Cehalet
Peygamberimiz sallallahu aleyhi ve sellem on dört asır önce bugün olacakları haber verdi. “Kıyamete yakın hakiki din âlimleri azalır. Cahil din adamları, kendi görüşleri ile hüküm vererek, insanları doğru yoldan saptırırlar” buyurdu.
“Âlim, cahili hemen tanır, çünkü daha önce o da cahildi. Cahil âlimi tanımaz, çünkü daha önce âlim değildi.” (Hz. Ali)
Âlimlerin kalmadığı, azaldığı zamanlarda onların kıymetli kitaplarından istifade edilmelidir. Cehalet, insanı dünya ve ahiret saadeti olan imandan mahrum bırakır. Veyahut da sahip olunan imanın elden çıkmasına sebep olur.
“Cahil olarak amel eden kişi, yoldan başka yerde yürüyen gibidir.” (Hz. Ali)
İlim sahibi olunmayınca ya da yanlış veya eksik bilgilere sahip olup cahil kalınınca bidatlere, hurafelere sıkı sıkı sarılıp, sünnete ehemmiyet vermeme durumları ortaya çıkar. Şiddetle kaçınılması gerekenler bilinemiyor. Tıpkı ateşin, korun ne olduğunu yılanın, akrebin ne derece tehlikeli olduğunu bilmediği için onlardan kaçmayan küçük çocuklar gibi. Trafik kurallarını bilmeden, yol levhalarının anlamlarını bilmeden veya ciddiye almadan trafikte seyredenlerin başına çeşitli sıkıntılar gelebileceği gibi.

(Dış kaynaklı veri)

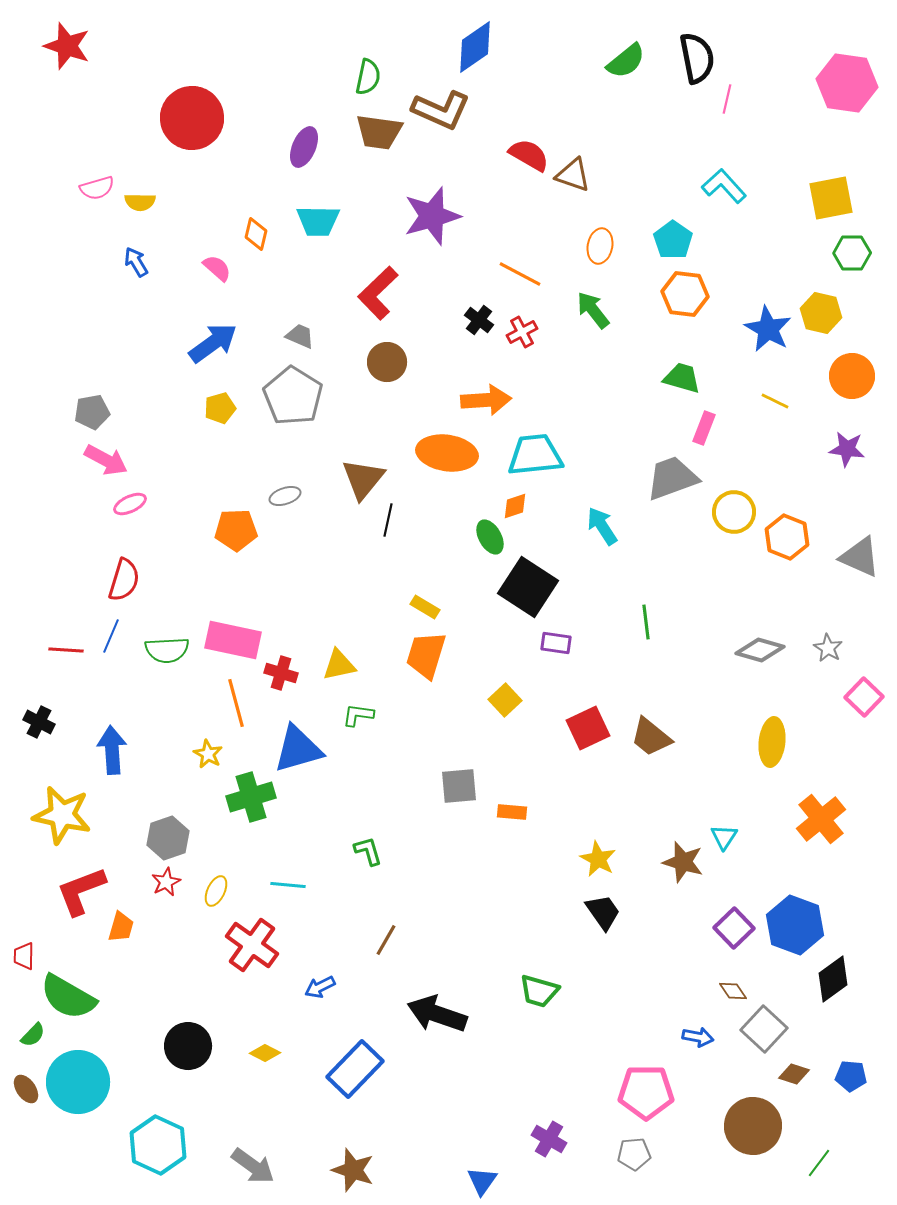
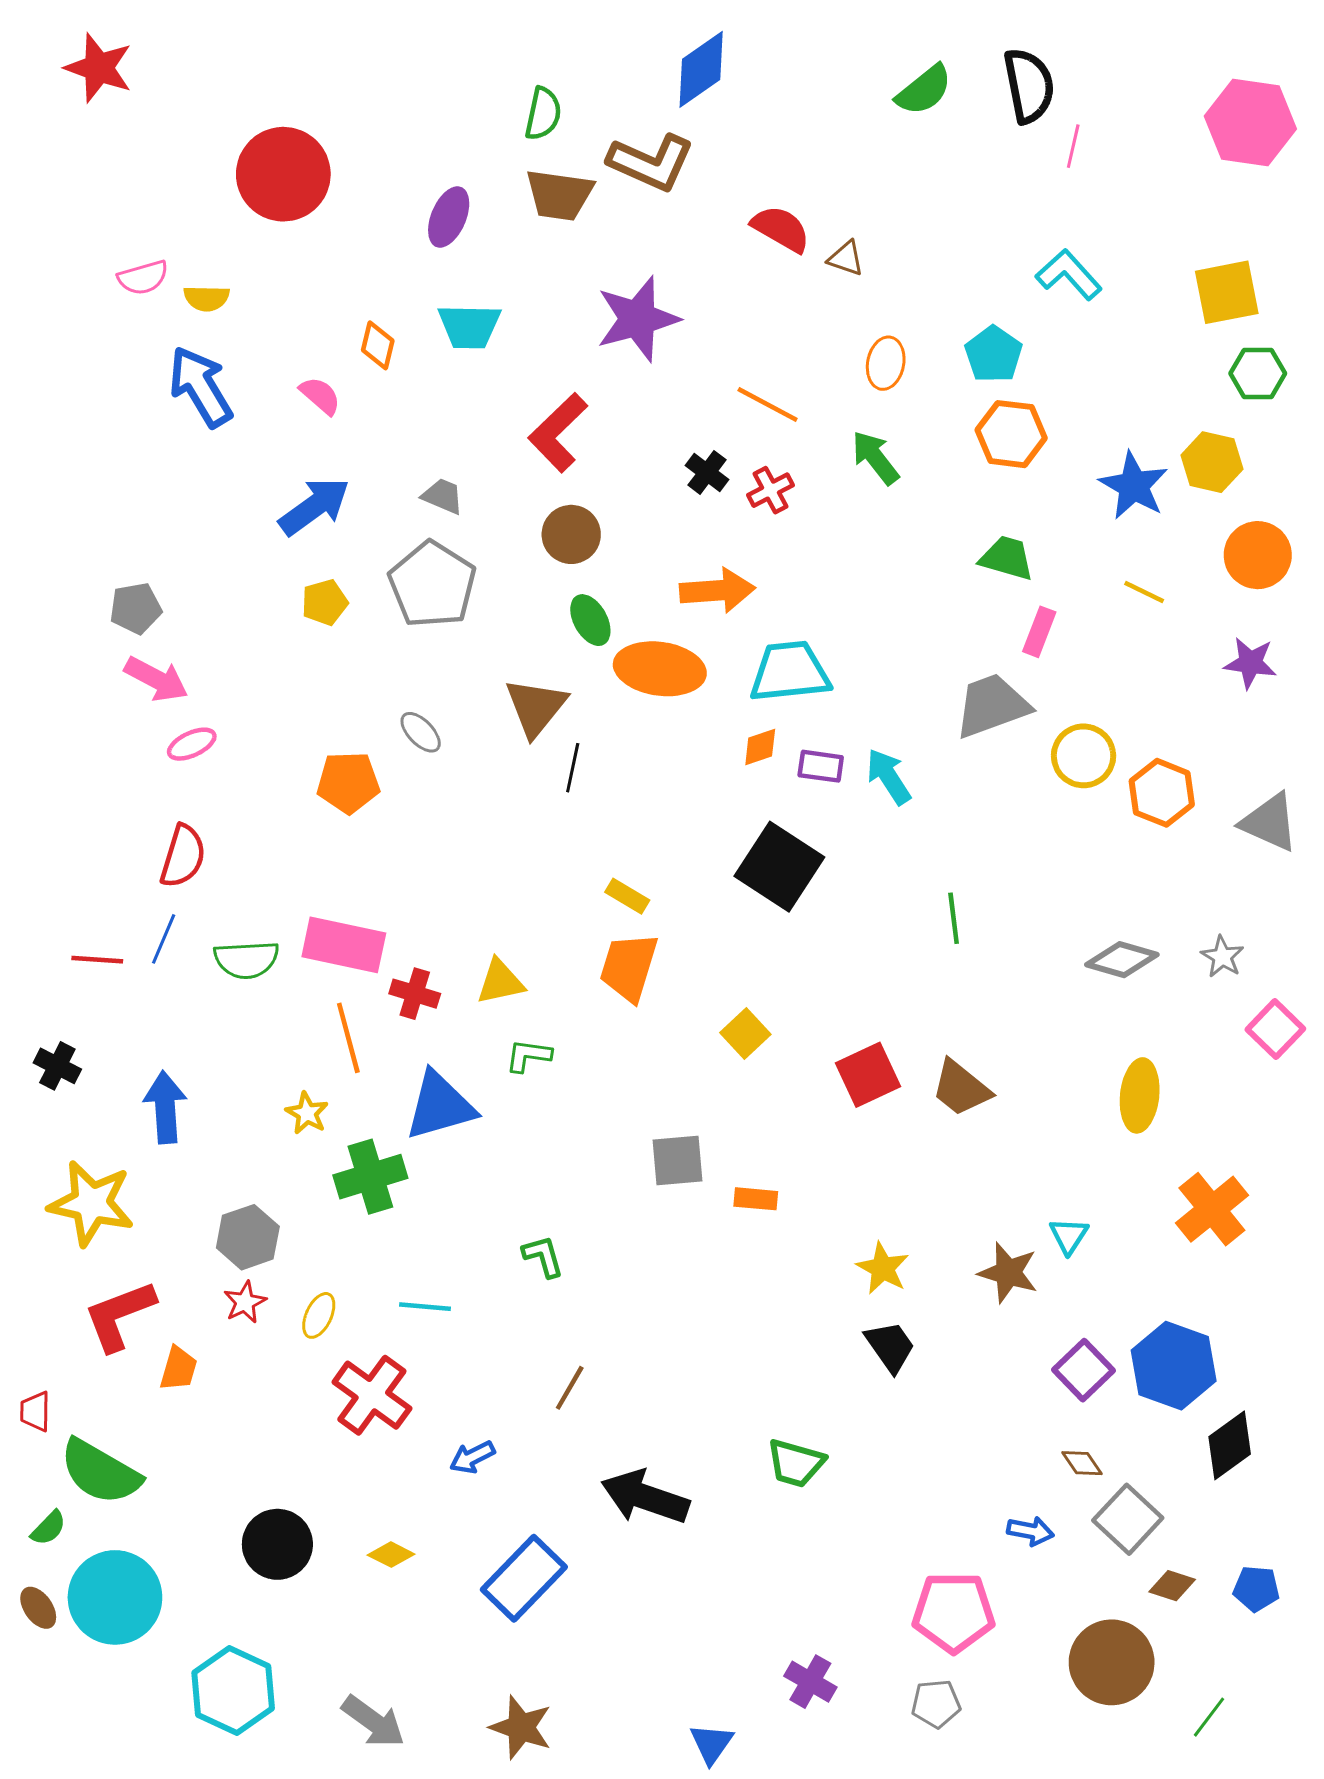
brown triangle: (573, 175) -> (846, 258), size x0.7
blue arrow: (136, 262) -> (201, 387), size x1.8
gray ellipse: (285, 496) -> (421, 732), turned 64
green ellipse: (490, 537) -> (590, 620), moved
purple rectangle: (556, 643) -> (821, 766), moved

İnsanı fitneye, yanlışa sürükleyen etkenlerin başı cehalettir. Çünkü cahil kimselerin kandırılması çok kolaydır. Dinimizde, ilim öğrenmekten daha kıymetli bir şey yoktur. İşlerin hepsi, ilim ile doğru olur, ilimsiz bir şey yapılamaz. Peygamber efendimize “İşlerin hangisi üstündür?” diye üç kere sual edildi. Peygamber efendimiz her seferinde “İlimdir” buyurdu. “Ya Rasulullah bunun hikmeti nedir?” diye sorulduğunda “Çünkü hiçbir şey ilimsiz doğru olmaz ve onsuz hiç kıymeti olmaz.” buyurdu.
Din bilgilerini öğrenmeden başka şeyler öğrenenler ve çocuklarına doğru din bilgisi öğretmeden, para, mal, mevki kazanmaları için uğraşanlara ne demelidir! İstikbali temin etmek, acaba bunları kazanmak mıdır? Yoksa Allah Teâlâ’nın rızasını kazanmak mıdır? Her vahşetin altında cehalet yatar. Peygamberimiz sallallahu aleyhi ve sellem ne güzel buyurmuş; “İlim olan yerde Müslümanlık vardır. İlim olmayan yerde Müslümanlık kalmaz.”
Âlimler, cahilin altı vasfı olduğunu ve bunlarla tanınacaklarını söyler:
1- Hemen öfkelenirler.
2- Faydası olmayan şeylerden konuşurlar.
3- Yersiz (yanlış yerlere) sadaka verirler.
4- Sırrı korumayıp ifşa eder ve yayarlar.
5- Dostunu ve düşmanını birbirinden ayıramazlar.
6- Herkese güvenirler.
Ölmemek için yemek ve içmek lazım olduğu gibi din düşmanlarına aldanmamak, dinden çıkmamak için de İslamiyet’in emir ve yasaklarını öğrenmek lazımdır. Ecdadımız her zaman bir araya gelir, ilmihâl kitaplarını okur, dinlerini öğrenirlerdi. Ancak bu şekilde Müslüman olarak kalabilmişler ve İslamiyet’i bizlere doğru olarak ulaştırabilmişlerdi.